Gold extended last Friday's strength and rose to 750.1, brought by oil's rally and dollar's weakness. Near term outlook for gold and other metals turned more positive as China announced a hefty rescue package. While we do not rule out the possibility for the December contract price to rise to 814.4 (100% projection of the rise from 681 to 778.3 measured from 717.7), only a break of 822.5 (previous support-turned-resistance) would give us a first signal that recent fall may have ended. Otherwise, resumption of decline would bring weakness to 717.1 and then re-test of 681.

As investors increased risk appetite, we saw selling pressure in USD. Sterling rose to as high as 1.5885 against the greenback, before pulling back to 1.5722 after a lower-than expected UK PPI data. Euro also gained 1.26% against USD to trade above 1.28 today. Weakness in the dollar was probably due to the pursuit of high-yield investment and expectation that the FED will cut interest rate in the coming FOMB meeting.

According to COT report, speculative long positions last week outnumbered short positions by 68 195 contracts. Net long positions fell by 13% from a week earlier. Gold in the SPDR Gold Trust held steady at 749.2 metric tons on November.

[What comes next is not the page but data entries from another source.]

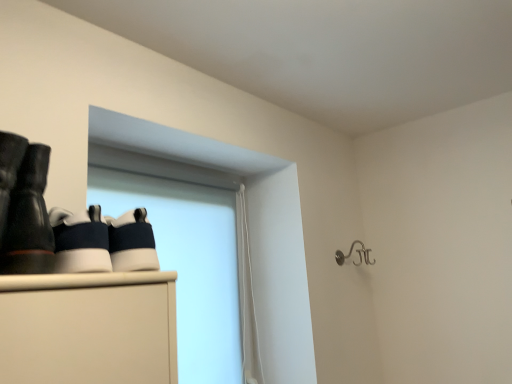 At what (x,y) coordinates should I click in order to perform the action: click on silver metallic hook at upper right. Please return your answer as a coordinate pair (x, y). Looking at the image, I should click on (351, 254).

This screenshot has width=512, height=384. Describe the element at coordinates (29, 219) in the screenshot. I see `matte black boots at left` at that location.

Identify the location of matte black boots at left. (29, 219).

What are the coordinates of `silver metallic hook at upper right` in the screenshot? It's located at (351, 254).

From the picture: From a real-world perspective, relative to silver metallic hook at upper right, is white matte window screen at upper left vertically above or below?

In terms of real-world spatial position, white matte window screen at upper left is below silver metallic hook at upper right.

Considering the sizes of white matte window screen at upper left and silver metallic hook at upper right in the image, is white matte window screen at upper left taller or shorter than silver metallic hook at upper right?

Clearly, white matte window screen at upper left is taller compared to silver metallic hook at upper right.

Which of these two, white matte window screen at upper left or silver metallic hook at upper right, is bigger?

white matte window screen at upper left.

Is white matte window screen at upper left facing away from silver metallic hook at upper right?

white matte window screen at upper left is not turned away from silver metallic hook at upper right.

Considering the relative sizes of white matte window screen at upper left and matte black boots at left in the image provided, is white matte window screen at upper left shorter than matte black boots at left?

No.

How many degrees apart are the facing directions of white matte window screen at upper left and matte black boots at left?

The facing directions of white matte window screen at upper left and matte black boots at left are 0.353 degrees apart.

Considering the positions of point (184, 221) and point (24, 271), is point (184, 221) closer or farther from the camera than point (24, 271)?

Point (184, 221) is farther from the camera than point (24, 271).

Can you confirm if white matte window screen at upper left is positioned to the right of matte black boots at left?

Yes.

Is silver metallic hook at upper right taller than matte black boots at left?

No, silver metallic hook at upper right is not taller than matte black boots at left.

The image size is (512, 384). Find the location of `shower below the matte black boots at left (from the image's perspective)`. shower below the matte black boots at left (from the image's perspective) is located at coordinates (351, 254).

Consider the image. From a real-world perspective, is silver metallic hook at upper right physically located above or below matte black boots at left?

In terms of real-world spatial position, silver metallic hook at upper right is below matte black boots at left.

Find the location of a particular element. Image resolution: width=512 pixels, height=384 pixels. footwear above the silver metallic hook at upper right (from a real-world perspective) is located at coordinates (29, 219).

Which is more to the left, matte black boots at left or silver metallic hook at upper right?

matte black boots at left.

Could you tell me if matte black boots at left is turned towards silver metallic hook at upper right?

No, matte black boots at left is not turned towards silver metallic hook at upper right.

Is matte black boots at left situated inside silver metallic hook at upper right or outside?

The correct answer is: outside.

Which of these two, matte black boots at left or white matte window screen at upper left, is wider?

matte black boots at left is wider.

Is there a large distance between matte black boots at left and white matte window screen at upper left?

No, matte black boots at left is not far from white matte window screen at upper left.

Considering the positions of objects matte black boots at left and white matte window screen at upper left in the image provided, who is more to the left, matte black boots at left or white matte window screen at upper left?

Positioned to the left is matte black boots at left.

Measure the distance between matte black boots at left and white matte window screen at upper left.

matte black boots at left is 35.63 inches from white matte window screen at upper left.

Could you tell me if silver metallic hook at upper right is turned towards white matte window screen at upper left?

No.

In terms of size, does silver metallic hook at upper right appear bigger or smaller than white matte window screen at upper left?

In the image, silver metallic hook at upper right appears to be smaller than white matte window screen at upper left.

Considering the sizes of objects silver metallic hook at upper right and white matte window screen at upper left in the image provided, who is taller, silver metallic hook at upper right or white matte window screen at upper left?

white matte window screen at upper left.

In terms of width, does silver metallic hook at upper right look wider or thinner when compared to white matte window screen at upper left?

Considering their sizes, silver metallic hook at upper right looks broader than white matte window screen at upper left.

Find the location of a particular element. This screenshot has width=512, height=384. window screen in front of the silver metallic hook at upper right is located at coordinates (188, 263).

At what (x,y) coordinates should I click in order to perform the action: click on window screen directly beneath the matte black boots at left (from a real-world perspective). Please return your answer as a coordinate pair (x, y). Looking at the image, I should click on (188, 263).

Based on their spatial positions, is matte black boots at left or silver metallic hook at upper right closer to white matte window screen at upper left?

The object closer to white matte window screen at upper left is silver metallic hook at upper right.

Which object lies nearer to the anchor point matte black boots at left, silver metallic hook at upper right or white matte window screen at upper left?

white matte window screen at upper left lies closer to matte black boots at left than the other object.

Based on their spatial positions, is white matte window screen at upper left or silver metallic hook at upper right closer to matte black boots at left?

white matte window screen at upper left.

Considering their positions, is matte black boots at left positioned further to silver metallic hook at upper right than white matte window screen at upper left?

→ Among the two, matte black boots at left is located further to silver metallic hook at upper right.

When comparing their distances from white matte window screen at upper left, does silver metallic hook at upper right or matte black boots at left seem further?

Based on the image, matte black boots at left appears to be further to white matte window screen at upper left.

Looking at the image, which one is located further to silver metallic hook at upper right, white matte window screen at upper left or matte black boots at left?

matte black boots at left is positioned further to the anchor silver metallic hook at upper right.

This screenshot has width=512, height=384. Find the location of `window screen between matte black boots at left and silver metallic hook at upper right along the z-axis`. window screen between matte black boots at left and silver metallic hook at upper right along the z-axis is located at coordinates (x=188, y=263). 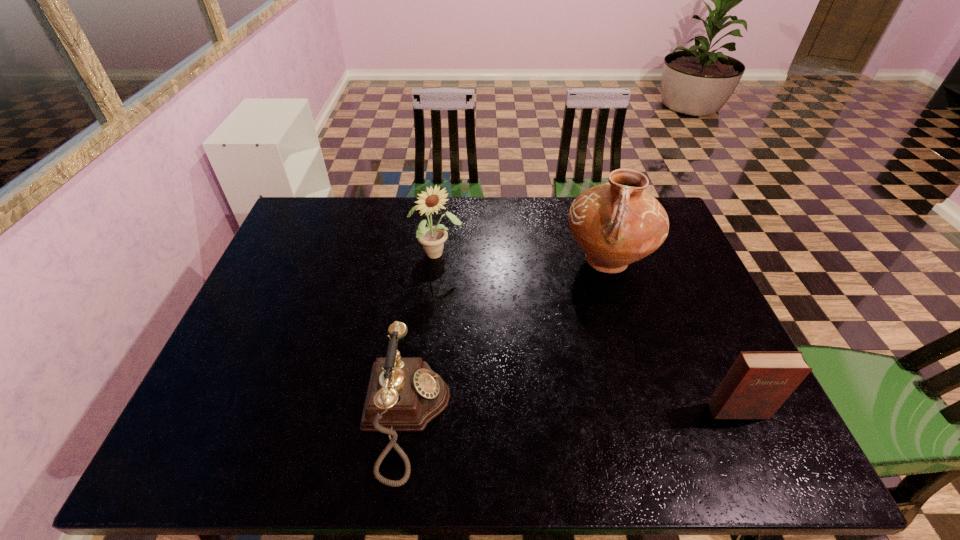 The image size is (960, 540). I want to click on vacant space on the desktop that is between the telephone and the diary and is positioned on the front-facing side of the sunflower, so click(537, 414).

Find the location of a particular element. This screenshot has width=960, height=540. free space on the desktop that is between the telephone and the diary and is positioned on the side of the pottery with the handle is located at coordinates (548, 414). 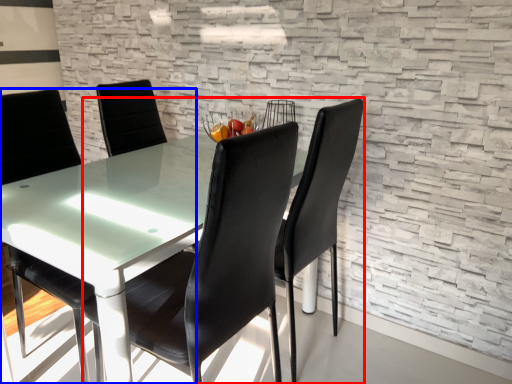 Question: Which object is closer to the camera taking this photo, chair (highlighted by a red box) or chair (highlighted by a blue box)?

Choices:
 (A) chair
 (B) chair

Answer: (A) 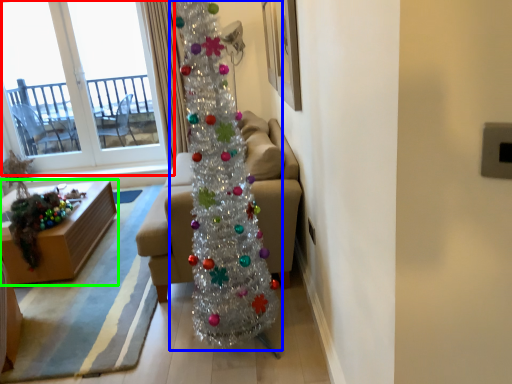 Question: Which is farther away from window (highlighted by a red box)? christmas tree (highlighted by a blue box) or table (highlighted by a green box)?

Choices:
 (A) christmas tree
 (B) table

Answer: (A) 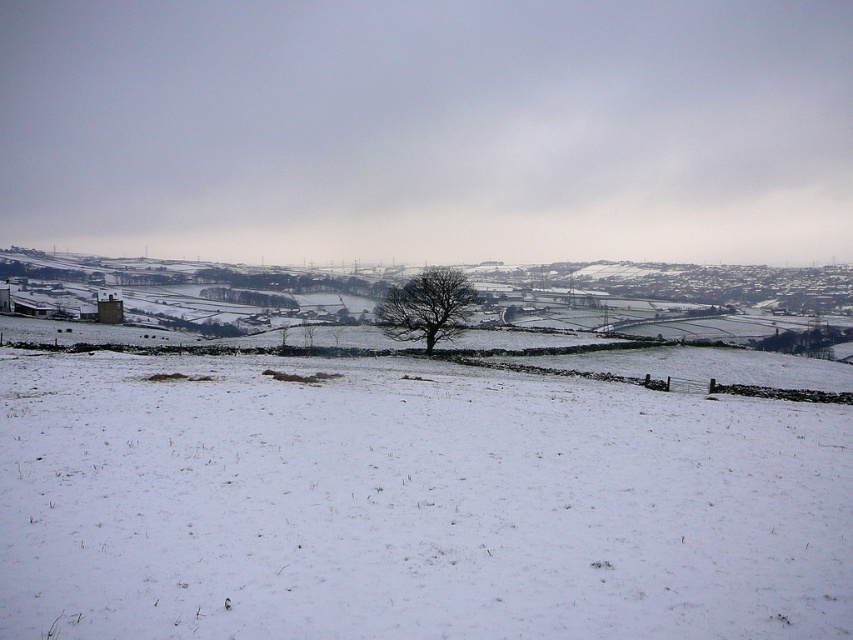 Question: Is white powdery snow at center below bare brown tree at center?

Choices:
 (A) yes
 (B) no

Answer: (A)

Question: Which point is farther to the camera?

Choices:
 (A) pyautogui.click(x=253, y=481)
 (B) pyautogui.click(x=445, y=276)

Answer: (B)

Question: Which of the following is the closest to the observer?

Choices:
 (A) (421, 305)
 (B) (88, 476)

Answer: (B)

Question: Which of the following is the closest to the observer?

Choices:
 (A) white powdery snow at center
 (B) bare brown tree at center

Answer: (A)

Question: Can you confirm if white powdery snow at center is positioned below bare brown tree at center?

Choices:
 (A) yes
 (B) no

Answer: (A)

Question: From the image, what is the correct spatial relationship of white powdery snow at center in relation to bare brown tree at center?

Choices:
 (A) above
 (B) below

Answer: (B) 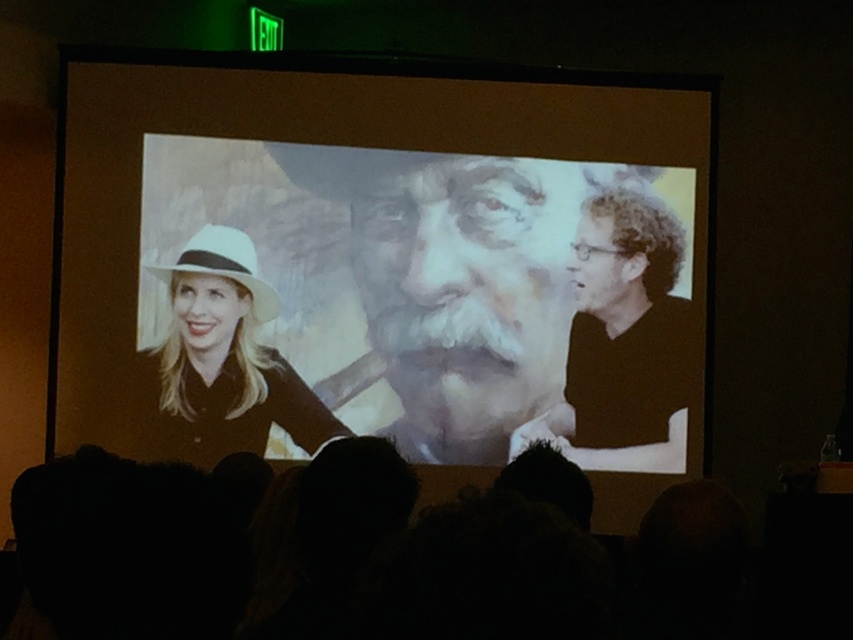 You are an event planner setting up a stage for a presentation. The stage has a matte black screen at center and a smooth black shirt at center. Which object should you adjust if you want to ensure the presenter can be seen clearly by the audience?

The matte black screen at center is larger in size than the smooth black shirt at center, so adjusting the smooth black shirt at center to be positioned in front of the matte black screen at center would ensure the presenter can be seen clearly.

You are an event planner standing at the back of the room. You need to adjust the lighting so that both the matte black screen at center and the white matte hat at left are clearly visible. Which object should you focus on first to ensure visibility?

The matte black screen at center is closer to the viewer than the white matte hat at left, so you should focus on adjusting the lighting for the matte black screen at center first to ensure it is clearly visible before addressing the white matte hat at left.

You are an event coordinator setting up a stage for a presentation. The stage has a matte black screen at center and a white matte hat at left. You need to hang a banner that should be taller than both objects. Based on their sizes, which object should the banner be taller than?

Platinum rose 3.9% to 884.9 Monday. Apart from the plan in China, Australia announced tariff cut of 5% on automotive industry as well as capital injection of $4.3 billion from 2011 to 2020 on development of environmentally friendly cars. We have in our weekly report recommending a buy on the futures because we think the metal was oversold after automakers announced poor 3Q earning results last week. Moreover, automotive industry may recover after financial assistance from different countries including the US and Australia.